What to produce:
Count the lines of the data below that include the string "Автовокзал", and provide nothing but the result.

Supplied records:
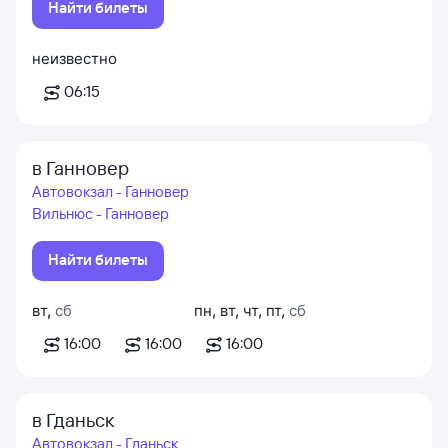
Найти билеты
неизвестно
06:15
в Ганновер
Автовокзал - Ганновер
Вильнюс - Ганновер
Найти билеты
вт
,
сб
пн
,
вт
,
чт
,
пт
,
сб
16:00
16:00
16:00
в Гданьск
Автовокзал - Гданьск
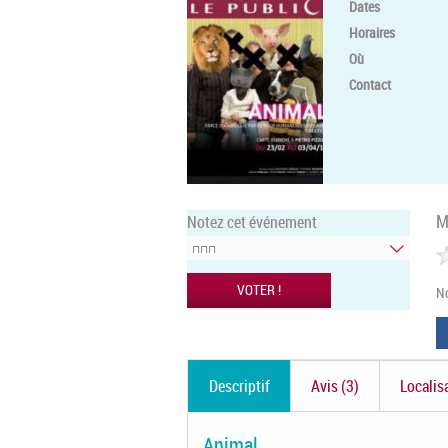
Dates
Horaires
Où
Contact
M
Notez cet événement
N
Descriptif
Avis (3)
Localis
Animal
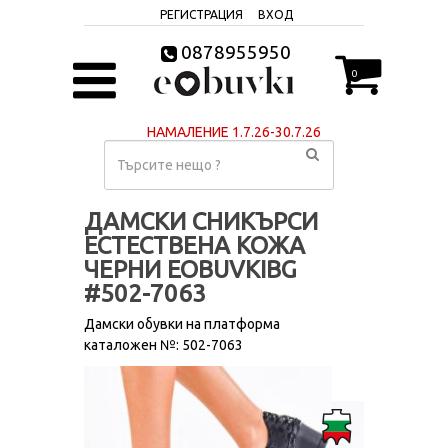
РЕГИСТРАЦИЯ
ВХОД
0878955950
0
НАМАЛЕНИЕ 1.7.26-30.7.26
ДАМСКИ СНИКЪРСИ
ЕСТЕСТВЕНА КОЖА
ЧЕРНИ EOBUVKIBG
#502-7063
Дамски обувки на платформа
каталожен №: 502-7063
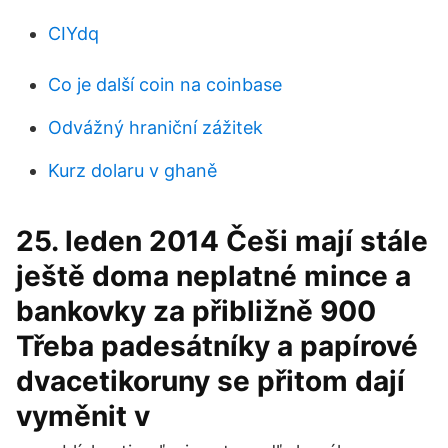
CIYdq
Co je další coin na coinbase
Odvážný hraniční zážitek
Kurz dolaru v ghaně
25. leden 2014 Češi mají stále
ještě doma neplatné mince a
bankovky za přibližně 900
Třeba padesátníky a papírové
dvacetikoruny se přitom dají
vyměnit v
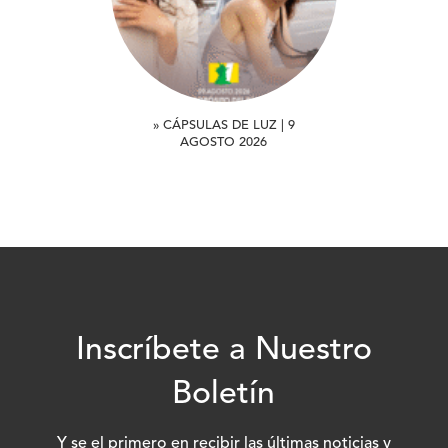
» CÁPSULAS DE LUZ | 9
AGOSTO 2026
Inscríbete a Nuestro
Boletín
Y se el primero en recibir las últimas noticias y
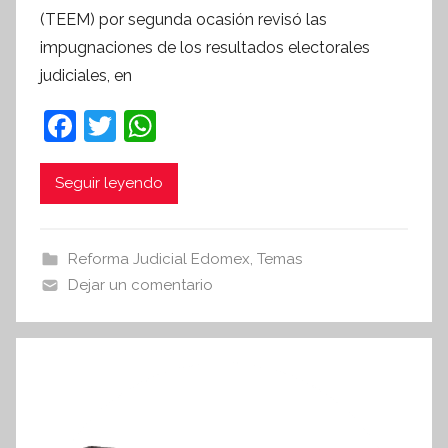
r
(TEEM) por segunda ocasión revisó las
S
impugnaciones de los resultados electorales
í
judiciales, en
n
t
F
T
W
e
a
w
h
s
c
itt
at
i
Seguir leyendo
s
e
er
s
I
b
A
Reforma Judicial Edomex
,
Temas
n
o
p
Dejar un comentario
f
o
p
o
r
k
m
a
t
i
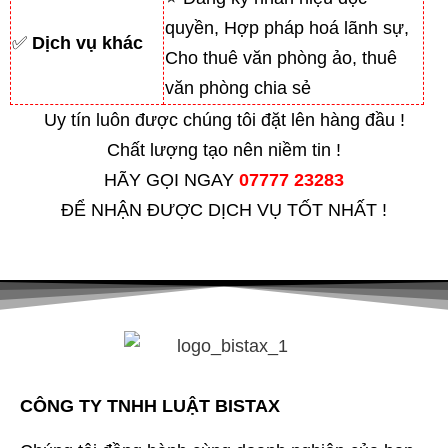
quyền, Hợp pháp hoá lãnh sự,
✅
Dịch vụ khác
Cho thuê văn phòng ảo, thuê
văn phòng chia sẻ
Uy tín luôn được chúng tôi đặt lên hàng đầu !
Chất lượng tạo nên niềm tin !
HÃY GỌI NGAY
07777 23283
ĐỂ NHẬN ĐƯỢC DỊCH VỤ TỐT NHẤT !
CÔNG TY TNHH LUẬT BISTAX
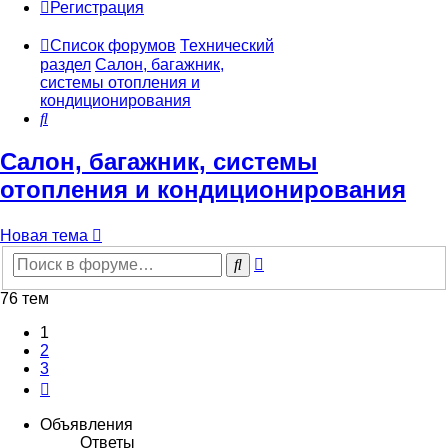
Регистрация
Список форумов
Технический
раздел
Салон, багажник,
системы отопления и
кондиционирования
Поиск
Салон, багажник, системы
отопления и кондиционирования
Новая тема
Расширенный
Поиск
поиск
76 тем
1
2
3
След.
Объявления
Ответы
--
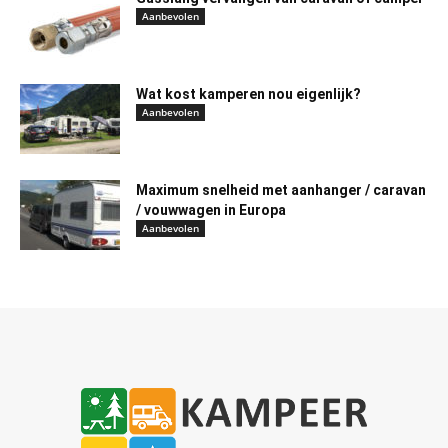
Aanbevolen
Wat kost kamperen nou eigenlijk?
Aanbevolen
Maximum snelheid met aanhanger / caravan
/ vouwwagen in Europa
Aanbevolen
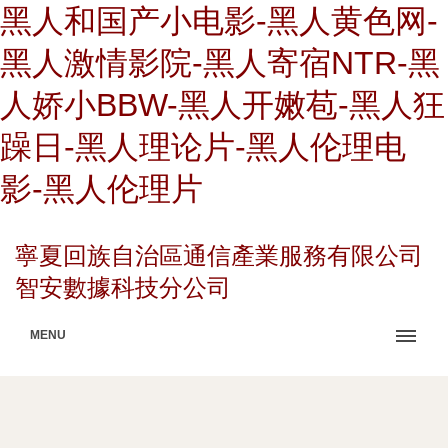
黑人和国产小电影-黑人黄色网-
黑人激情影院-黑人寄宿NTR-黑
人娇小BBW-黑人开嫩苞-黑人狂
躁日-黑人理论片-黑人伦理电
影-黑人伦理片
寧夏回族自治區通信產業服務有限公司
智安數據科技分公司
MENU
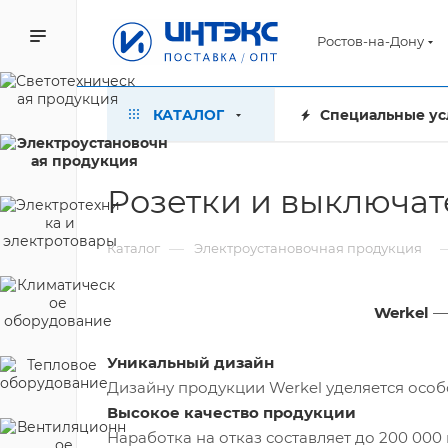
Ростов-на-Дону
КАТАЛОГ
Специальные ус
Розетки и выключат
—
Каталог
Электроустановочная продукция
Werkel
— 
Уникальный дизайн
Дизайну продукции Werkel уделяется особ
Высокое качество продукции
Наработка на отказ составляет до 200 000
* * *
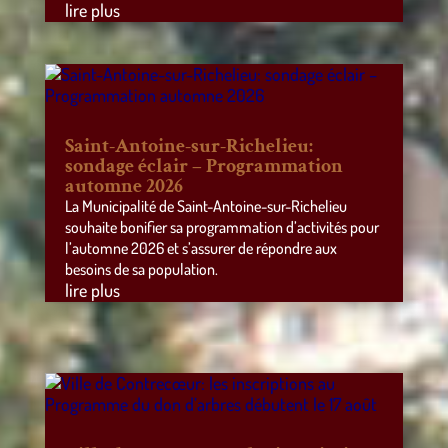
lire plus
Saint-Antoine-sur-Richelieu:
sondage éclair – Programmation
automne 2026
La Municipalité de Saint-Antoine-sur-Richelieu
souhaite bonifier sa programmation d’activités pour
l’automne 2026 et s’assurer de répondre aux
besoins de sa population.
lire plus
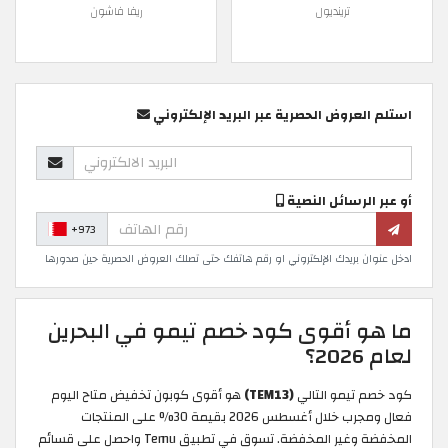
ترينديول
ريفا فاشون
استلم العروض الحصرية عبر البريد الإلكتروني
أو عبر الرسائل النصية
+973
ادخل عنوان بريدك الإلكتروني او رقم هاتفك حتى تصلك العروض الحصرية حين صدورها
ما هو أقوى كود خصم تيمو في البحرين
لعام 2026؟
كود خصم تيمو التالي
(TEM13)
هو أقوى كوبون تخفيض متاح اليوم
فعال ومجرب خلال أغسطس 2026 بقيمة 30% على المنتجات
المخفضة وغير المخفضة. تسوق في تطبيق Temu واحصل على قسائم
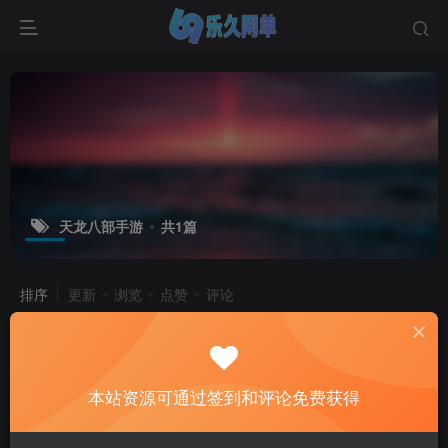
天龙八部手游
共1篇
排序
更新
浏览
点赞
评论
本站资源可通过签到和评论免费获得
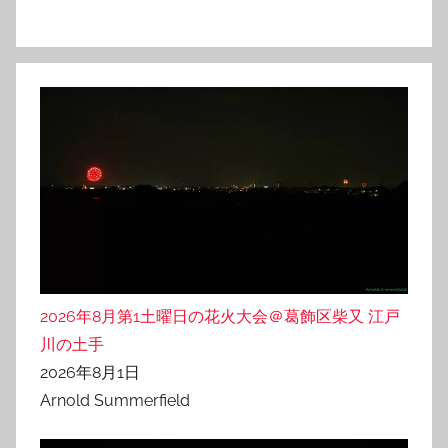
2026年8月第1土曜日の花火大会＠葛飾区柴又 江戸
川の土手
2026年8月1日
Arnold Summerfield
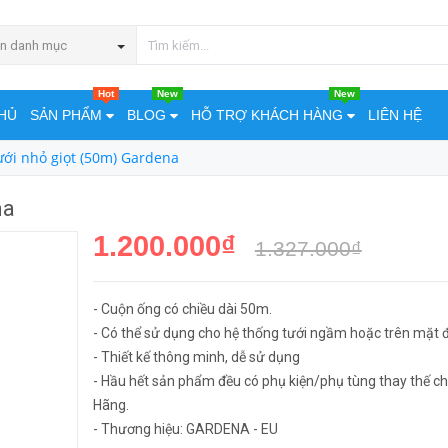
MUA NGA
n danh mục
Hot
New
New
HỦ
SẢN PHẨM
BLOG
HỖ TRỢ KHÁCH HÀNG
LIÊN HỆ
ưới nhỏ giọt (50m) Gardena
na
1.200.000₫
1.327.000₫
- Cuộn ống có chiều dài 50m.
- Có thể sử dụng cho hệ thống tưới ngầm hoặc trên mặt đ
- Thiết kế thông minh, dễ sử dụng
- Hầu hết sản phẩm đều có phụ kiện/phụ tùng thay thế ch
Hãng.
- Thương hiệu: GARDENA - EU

Task solution:
2